**What needs to be done**
Each line of the listing that contains "Cryptonow" should be found and copied.

====

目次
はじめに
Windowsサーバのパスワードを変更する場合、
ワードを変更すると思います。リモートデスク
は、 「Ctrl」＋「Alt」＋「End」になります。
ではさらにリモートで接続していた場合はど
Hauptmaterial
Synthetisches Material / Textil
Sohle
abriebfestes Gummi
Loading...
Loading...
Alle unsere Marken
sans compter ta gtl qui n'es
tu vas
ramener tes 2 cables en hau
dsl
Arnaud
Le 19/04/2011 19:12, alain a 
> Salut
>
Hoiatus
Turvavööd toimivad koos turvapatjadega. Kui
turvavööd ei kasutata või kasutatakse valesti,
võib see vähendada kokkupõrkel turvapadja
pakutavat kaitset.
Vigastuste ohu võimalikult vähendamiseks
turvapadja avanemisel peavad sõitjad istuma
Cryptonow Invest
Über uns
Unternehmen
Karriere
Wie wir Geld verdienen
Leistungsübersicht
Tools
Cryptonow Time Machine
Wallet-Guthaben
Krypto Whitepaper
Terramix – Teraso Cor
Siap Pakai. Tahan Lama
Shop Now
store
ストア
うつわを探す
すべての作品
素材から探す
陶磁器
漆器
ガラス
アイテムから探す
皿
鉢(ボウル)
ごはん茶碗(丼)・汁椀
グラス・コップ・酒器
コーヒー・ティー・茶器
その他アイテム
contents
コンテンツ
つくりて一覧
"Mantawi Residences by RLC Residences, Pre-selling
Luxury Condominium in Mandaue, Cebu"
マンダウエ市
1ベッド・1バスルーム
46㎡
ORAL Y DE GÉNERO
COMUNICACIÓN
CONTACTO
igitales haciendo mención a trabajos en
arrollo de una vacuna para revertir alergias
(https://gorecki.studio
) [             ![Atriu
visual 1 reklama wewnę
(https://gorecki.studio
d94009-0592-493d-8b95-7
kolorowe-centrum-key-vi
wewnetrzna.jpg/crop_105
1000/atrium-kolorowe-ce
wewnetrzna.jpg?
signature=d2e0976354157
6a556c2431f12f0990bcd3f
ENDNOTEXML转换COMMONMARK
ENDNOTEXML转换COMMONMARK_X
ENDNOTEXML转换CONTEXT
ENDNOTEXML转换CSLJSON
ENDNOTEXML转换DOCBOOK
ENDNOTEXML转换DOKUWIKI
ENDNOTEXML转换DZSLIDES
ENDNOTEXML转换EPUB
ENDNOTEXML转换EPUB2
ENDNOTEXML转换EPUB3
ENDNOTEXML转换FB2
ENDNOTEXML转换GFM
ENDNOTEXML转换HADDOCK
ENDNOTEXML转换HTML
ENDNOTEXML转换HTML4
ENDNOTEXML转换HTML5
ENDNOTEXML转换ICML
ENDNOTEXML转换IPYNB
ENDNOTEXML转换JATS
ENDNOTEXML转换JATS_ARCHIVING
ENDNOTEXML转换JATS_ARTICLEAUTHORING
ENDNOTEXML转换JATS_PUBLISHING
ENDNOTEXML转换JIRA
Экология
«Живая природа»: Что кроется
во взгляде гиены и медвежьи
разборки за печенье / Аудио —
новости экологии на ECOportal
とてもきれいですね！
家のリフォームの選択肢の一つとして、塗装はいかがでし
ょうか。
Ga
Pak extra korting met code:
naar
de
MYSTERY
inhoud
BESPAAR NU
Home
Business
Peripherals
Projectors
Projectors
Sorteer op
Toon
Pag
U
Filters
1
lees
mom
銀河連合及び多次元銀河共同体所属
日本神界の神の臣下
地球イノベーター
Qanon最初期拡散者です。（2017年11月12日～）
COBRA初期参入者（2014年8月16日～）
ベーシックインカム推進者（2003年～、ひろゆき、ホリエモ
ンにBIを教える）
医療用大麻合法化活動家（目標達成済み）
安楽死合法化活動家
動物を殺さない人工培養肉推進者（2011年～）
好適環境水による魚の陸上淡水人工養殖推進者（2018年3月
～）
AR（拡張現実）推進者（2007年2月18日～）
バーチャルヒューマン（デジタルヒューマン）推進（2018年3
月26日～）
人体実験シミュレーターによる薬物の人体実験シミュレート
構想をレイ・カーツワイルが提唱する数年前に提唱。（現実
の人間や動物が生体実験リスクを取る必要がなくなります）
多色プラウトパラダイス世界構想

====

**Task response**
Cryptonow Invest
Cryptonow Time Machine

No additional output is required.